Annotation of the genome revealed 10 genes encoding proteins related to xylose utilization, including one xylose isomerase, one xylulose kinase, and 8 ABC-type xylose transporters. Since sugar transport is important for the utilization of carbon sources, the complement of sugar transporters, especially for xylose, was also examined. A total of 147 genes involved primarily in ABC-type transporters and 29 genes in phosphotransferase system (PTS) transporters were identified, which are 13 and 1, respectively, more than those found in Thermoanaerobacter sp. strain X514 (GenBank accession no. CP000923.1), a well-studied strain with high xylose utilization capacity (7). Compared to Thermoanaerobacterium thermosaccharolyticum DSM 571 (8), SCUT27 possesses two more d-xylose ABC transporter-related genes. Moreover, T. aotearoense SCUT27 can degrade xylan directly. Its genome contains one gene for β-1,4-xylanase, one for β-xylosidase, and another 2 for xylanase/chitin deacetylase, which are the key genes responsible for xylan degradation in Prevotella bryantii B14 (9).

T. aotearoense SCUT27 appears to possess a NADH-dependent butanol dehydrogenase gene. This gene has not been described in other members of the Thermoanaerobacterium  genus.

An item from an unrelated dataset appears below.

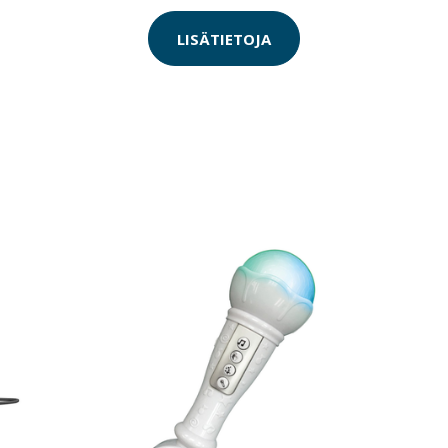
LISÄTIETOJA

The genomic sequence analysis of T. aotearoense SCUT27 provides new insights into the coutilization of glucose and xylose, which can guide future studies of hemicellulose utilization by this organism for biofuel production.

Nucleotide sequence accession numbers.

This whole-genome shotgun project has been deposited at DDBJ/EMBL/GenBank under the accession no. AYSN00000000. The version described in this paper is version AYSN01000000.